WHAT TO PRODUCE: Copy every line of the records below that holds the word "Island".

^^^^

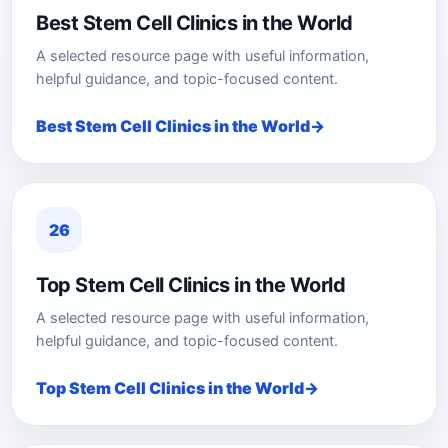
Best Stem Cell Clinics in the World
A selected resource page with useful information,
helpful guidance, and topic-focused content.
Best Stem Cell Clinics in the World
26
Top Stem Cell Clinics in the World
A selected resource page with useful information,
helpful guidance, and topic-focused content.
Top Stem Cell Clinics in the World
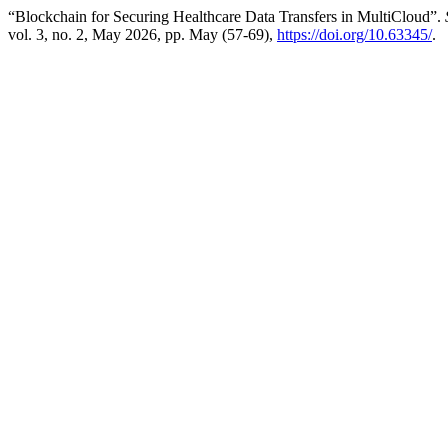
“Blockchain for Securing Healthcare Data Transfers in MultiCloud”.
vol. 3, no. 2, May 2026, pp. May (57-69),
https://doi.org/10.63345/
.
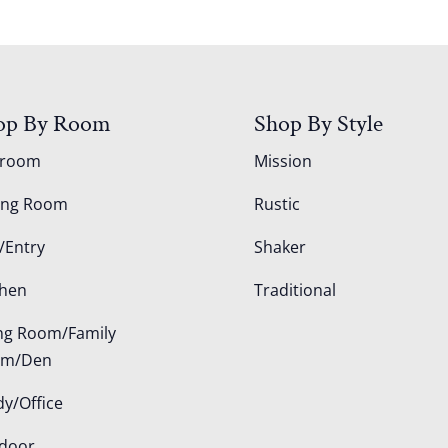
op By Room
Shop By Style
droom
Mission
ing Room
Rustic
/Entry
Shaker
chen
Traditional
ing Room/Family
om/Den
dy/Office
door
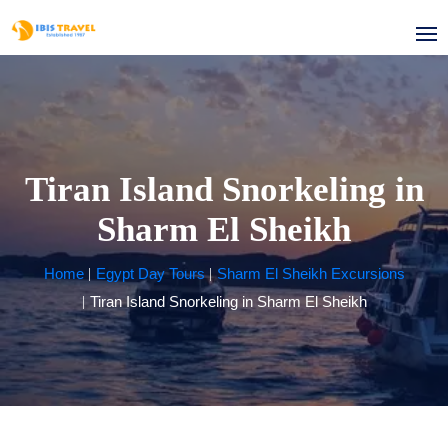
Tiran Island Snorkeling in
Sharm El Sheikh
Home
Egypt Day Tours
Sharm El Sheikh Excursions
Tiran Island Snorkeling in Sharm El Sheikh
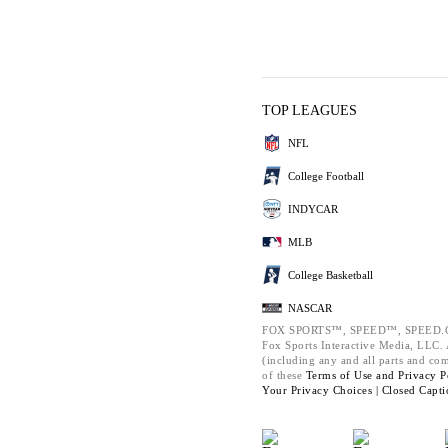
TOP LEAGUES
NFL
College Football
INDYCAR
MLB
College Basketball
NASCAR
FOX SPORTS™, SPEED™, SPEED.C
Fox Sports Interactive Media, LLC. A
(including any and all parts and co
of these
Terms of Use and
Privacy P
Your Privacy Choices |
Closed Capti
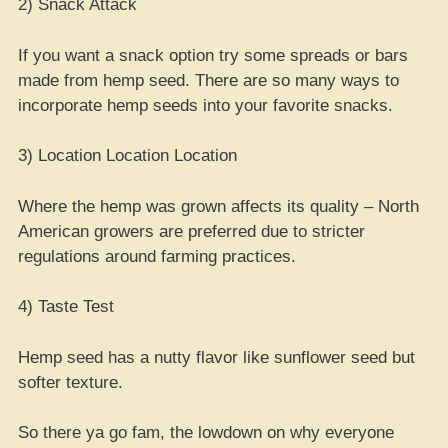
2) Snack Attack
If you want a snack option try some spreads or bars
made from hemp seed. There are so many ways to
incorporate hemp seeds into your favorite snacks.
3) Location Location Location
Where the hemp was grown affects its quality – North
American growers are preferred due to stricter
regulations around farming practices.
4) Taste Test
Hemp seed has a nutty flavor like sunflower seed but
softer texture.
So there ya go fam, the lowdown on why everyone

^^^^

EXERCISE SOLUTION:
Tiran Island Snorkeling in
Tiran Island Snorkeling in Sharm El Sheikh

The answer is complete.